Circle all of the allowed sets of quantum numbers for an electron in a hydrogen atom?

n=6, l=3, ml =-2, ms=+1/2
n=2, l=1, ml =0, ms=-1/2
n=2, l=2, ml =1, ms=+1/2
n=3, l=0, ml =1/2, ms=-1/2
n=3, l=1, ml =0, ms=0
n=0, l=0, ml =0, ms=-1/2

1 Answer
May 11, 2016

Recall the quantum numbers:

The three main quantum numbers describe the energy level, shape, and projection of the orbitals onto the xyz axes. Bonus: there is a fourth which describes the spin of the electron(s) in the orbital.

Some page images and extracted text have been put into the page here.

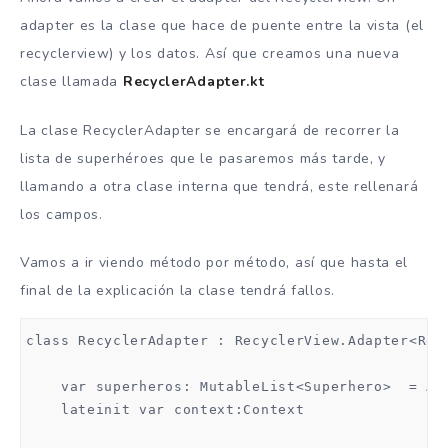
    }

adapter es la clase que hace de puente entre la vista (el
}
recyclerview) y los datos. Así que creamos una nueva
clase llamada
RecyclerAdapter.kt
La clase RecyclerAdapter se encargará de recorrer la
lista de superhéroes que le pasaremos más tarde, y
llamando a otra clase interna que tendrá, este rellenará
los campos.
Vamos a ir viendo método por método, así que hasta el
final de la explicación la clase tendrá fallos.
class RecyclerAdapter : RecyclerView.Adapter<Recy
    var superheros: MutableList<Superhero>  = Arr
    lateinit var context:Context
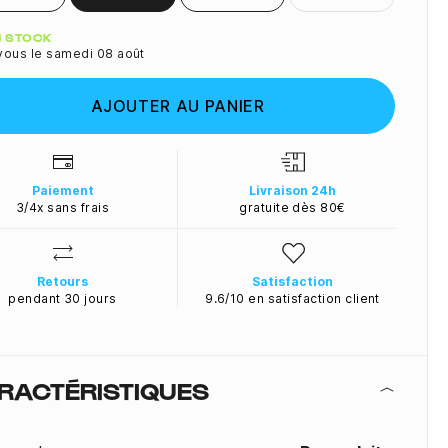
ité
N STOCK
vous le samedi 08 août
AJOUTER AU PANIER
Paiement
Livraison 24h
3/4x sans frais
gratuite dès 80€
Retours
Satisfaction
pendant 30 jours
9.6/10 en satisfaction client
RACTÉRISTIQUES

  • #n# is the principle quantum number which describes the energy level. #n >= 1# and is in the set of integers. That is, #n = 1,2, . . . , N#, for some finite #N# (only one of those numbers at a time).
  • #l# is the orbital angular momentum quantum number which describes the shape of the orbital. #l >= 0# and is an integer. #l = 0, 1, 2, ..., n-1# for #s, p, d, ...# orbitals, respectively (only one of those numbers at a time).
  • #m# (more specifically, #m_l#) is the magnetic quantum number, which describes the projection of the orbital in the #0,pm1, pm2, . . . , pml# directions.

It takes on every possible value of #l# and #0# in integer steps (not just the value of #l#, but every integer from #-l# to #0# to #+l#).

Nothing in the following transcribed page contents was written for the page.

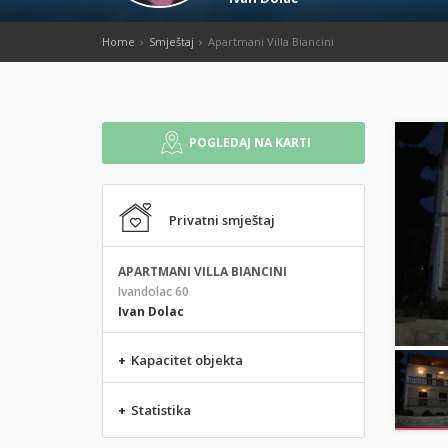
Home
Smještaj
Apartmani Villa Biancini
POGLEDAJ NA KARTI
Privatni smještaj
APARTMANI VILLA BIANCINI
Ivandolac 60
Ivan Dolac
+
Kapacitet objekta
+
Statistika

That is, #m_l = {0,pm1,pm2, . . . , pml}#. Note that #m_l# tells you how many subshells there are for a given orbital type (#s,p,d, . . .#).

  • #m_s# (see why we need to say #m_l#?) is the electron spin quantum number, which describes the spin of the electron. It is only #pm1/2#, independent of the other quantum numbers.

(1)

With #n = 6# and #l = 3#, we are looking at a #6f# orbital, since #l = 3# corresponds to an #f# orbital.

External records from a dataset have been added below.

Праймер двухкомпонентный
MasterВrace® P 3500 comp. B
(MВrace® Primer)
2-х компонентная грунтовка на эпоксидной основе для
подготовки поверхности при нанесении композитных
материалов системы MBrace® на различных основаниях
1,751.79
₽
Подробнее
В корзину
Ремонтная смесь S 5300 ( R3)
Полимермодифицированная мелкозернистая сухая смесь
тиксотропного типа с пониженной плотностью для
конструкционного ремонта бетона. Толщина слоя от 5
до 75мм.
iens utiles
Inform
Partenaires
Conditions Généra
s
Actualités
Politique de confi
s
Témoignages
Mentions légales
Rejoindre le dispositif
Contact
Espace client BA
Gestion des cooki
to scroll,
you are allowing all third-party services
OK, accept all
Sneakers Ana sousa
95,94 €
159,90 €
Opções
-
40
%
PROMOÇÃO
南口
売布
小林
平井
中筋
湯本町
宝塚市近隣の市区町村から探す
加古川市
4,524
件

For #l = 3#, we really have #m_l = {0,pm1,pm2,pm3}#, so #m_l = -2# is allowed. Lastly, #m_s = +1/2# is allowed.

This is really saying that there is a spin-up electron in the #6f# orbital with an orbital angular momentum of #-2# (the second orbital from the left, for a #-3,-2,-1,0,+1,+2,+3# order).

(2)

With #n = 2# and #l = 1#, we are looking at a #2p# orbital, since #l = 1# corresponds to an #p# orbital.

For #l = 1#, we really have #m_l = {0,pm1}#, so #m_l = 0# is allowed. Lastly, #m_s = -1/2# is allowed.

This is really saying that there is a spin-down electron in the #2p# orbital with an orbital angular momentum of #0# (the middle orbital for a #-1,0,+1# order).

(3)

With #n = 2# and #l = 2#, we are looking at a so-called "#2d#" orbital, which doesn't exist.

For #l = 0,1,2, . . . , n-1#, we walk through #0 harr s, 1 harr p, 2 harr d# and find that #l = 2 harr d#.

For #d# orbitals, we note that #n >= 3# for #d# orbitals, but #n = 2# is impossible if #l = 2#.

Thus, this is an impossible configuration.

(4)

With #n = 3# and #l = 0#, we are looking at a #3s# orbital.

For #l = 0#, #m_l = {0}#. So, #m_l = 1/2# is impossible.

Thus, this is an impossible configuration.

(5)

With #n = 3# and #l = 1#, we are looking at a #3p# orbital.

For #l = 1#, #m_l = {0,pm1}#. So, #m_l = 0# is allowed. However, only #m_s = pm1/2# is allowed. So, #m_s = 0# is forbidden.

Thus, this is an impossible configuration.

(6)

With #n = 0#, consider that #n = 1,2,3, . . . , N#, for some finite #N#. But of course, #0 < 1#. It's outside the range of possible values of #n#.

Thus, this is an impossible orbital.